II- Cinq composantes de filets sociaux étanches et complémentaires

▪︎ un revenu universel minimum (RUM) au profit des populations vulnérables ne disposant d’aucun revenu, parmi les catégories suivantes : les chefs de familles, les personnes âgées, les veuves, les femmes divorcées, les mères célibataires, les handicapés, les enfants abandonnés, les sans domicile fixe ;

▪︎ des logements privatifs et des centres d’hébergement collectif, appropriés et gérés pour le compte de l’État par des associations agréées par ses soins pour ce faire ;

▪︎ une adhésion systématique au RAMED sur la base d’une carte “Solidaire” à délivrer à cette population cible par les Services du “Registre Social”, permettant notamment, l’accès aux consultations médicales auprès de médecins conventionnés avec le RAMED et aux médicaments qui s’en suivent, auprès de pharmacies conventionnées avec le RAMED, et ce moyennant juste la présentation de ladite Carte “Solidaire” sans aucun complément de paiement.
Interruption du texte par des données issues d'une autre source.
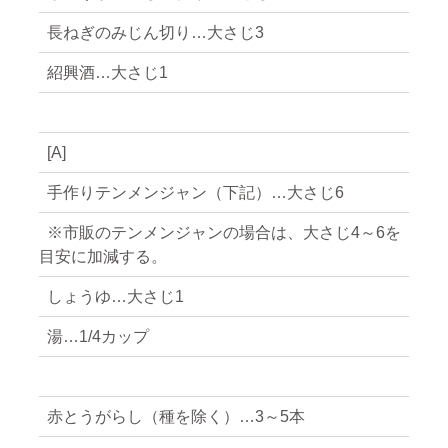
長ねぎのみじん切り…大さじ3
紹興酒…大さじ1
[A]
手作りテンメンジャン（下記）…大さじ6
※市販のテンメンジャンの場合は、大さじ4～6を
目安に加減する。
しょうゆ…大さじ1
湯…1/4カップ
赤とうがらし（種を除く）…3～5本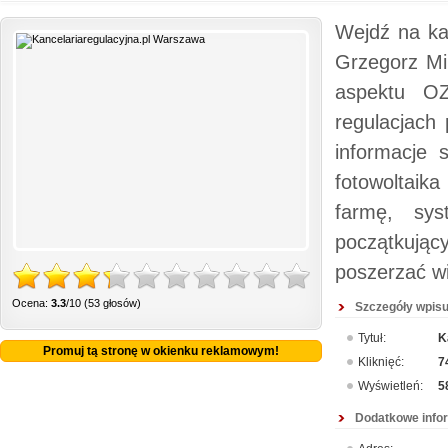
Wejdź na kan
Grzegorz Mi
aspektu OZ
regulacjach
informacje 
fotowoltaik
farmę, sys
początkując
poszerzać wi
Ocena:
3.3
/10 (53 głosów)
Szczegóły wpisu
Tytuł:
K
Promuj tą stronę w okienku reklamowym!
Kliknięć:
7
Wyświetleń:
5
Dodatkowe info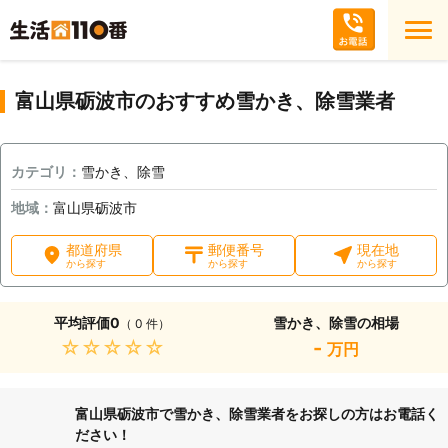
富山県砺波市のおすすめ雪かき、除雪業者
カテゴリ：
雪かき、除雪
地域：
富山県砺波市
都道府県
郵便番号
現在地
から探す
から探す
から探す
平均評価
0
雪かき、除雪の相場
（ 0 件）
★★★★★
-
万円
富山県砺波市で雪かき、除雪業者をお探しの方はお電話く
ださい！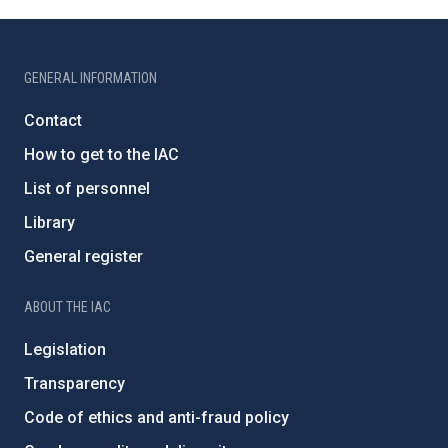
GENERAL INFORMATION
Contact
How to get to the IAC
List of personnel
Library
General register
ABOUT THE IAC
Legislation
Transparency
Code of ethics and anti-fraud policy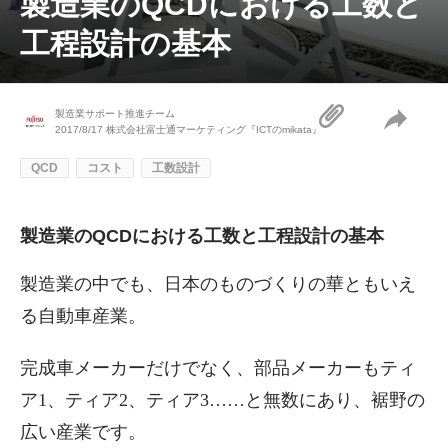
製造業のQCDにおける工数と
工程設計の基本
製造業サポート推進チーム
2017/8/17
株式会社富士通マーケティング『ICTのmikata』
QCD
コスト
工数設計
製造業のQCDにおける工数と工程設計の基本
製造業の中でも、日本のものづくりの華ともいえ
る自動車産業。
完成車メーカーだけでなく、部品メーカーもティ
ア1、ティア2、ティア3……と無数にあり、裾野の
広い産業です。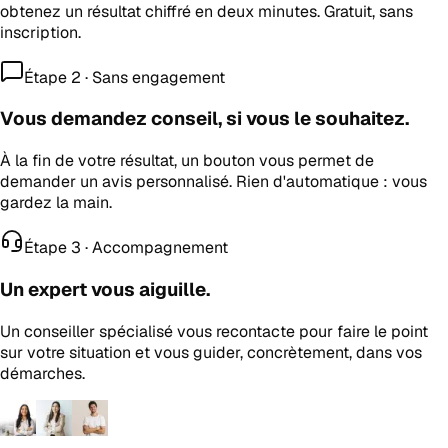
obtenez un résultat chiffré en deux minutes. Gratuit, sans
inscription.
Étape 2 · Sans engagement
Vous demandez conseil, si vous le souhaitez.
À la fin de votre résultat, un bouton vous permet de
demander un avis personnalisé. Rien d'automatique : vous
gardez la main.
Étape 3 · Accompagnement
Un expert vous aiguille.
Un conseiller spécialisé vous recontacte pour faire le point
sur votre situation et vous guider, concrètement, dans vos
démarches.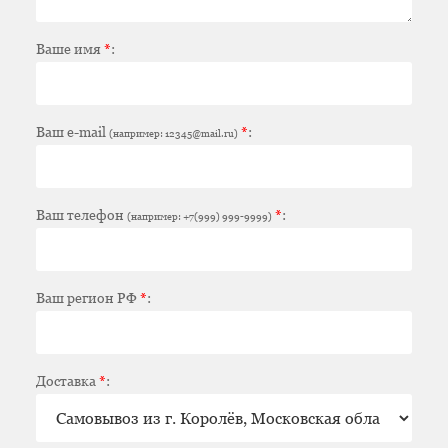
Ваше имя
*
:
Ваш e-mail
*
:
(например: 12345@mail.ru)
Ваш телефон
*
:
(например: +7(999) 999-9999)
Ваш регион РФ
*
:
Доставка
*
: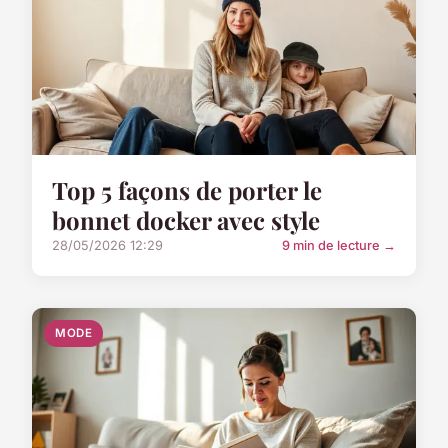
Top 5 façons de porter le
bonnet docker avec style
28/05/2026 12:29
9 min de lecture →
MODE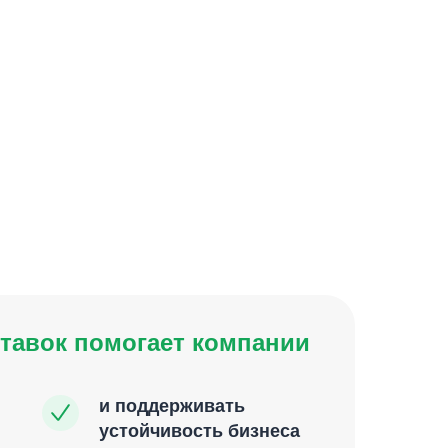
ставок помогает компании
и поддерживать
устойчивость бизнеса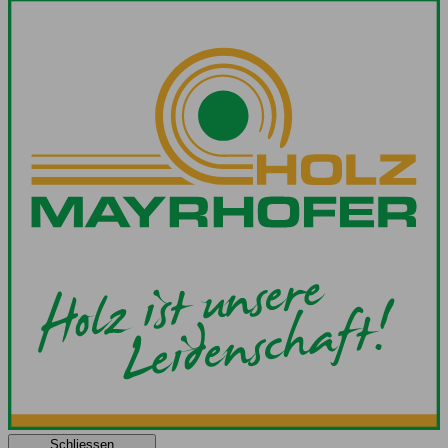
Schliessen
▪︎ l’octroi d’une prime en début d’année scolaire pour l’achat des cartables, fournitures scolaires et tablettes aux enfants de toutes les personnes cibles. Ainsi que l’organisation de colonies de vacances à leur profit en fin d’année scolaire.

▪︎ une remise en marche de l’ascenseur social en faveur de ces populations en permettant :

  • l’accès préférentiel hors quota, dans le cadre d’une discrimination positive, de leurs enfants aux prestigieuses écoles de prépa et institutions d’enseignement supérieur au Maroc;
  • l’octroi de bourses de mérite pour les études à l’étranger des brillants parmi eux.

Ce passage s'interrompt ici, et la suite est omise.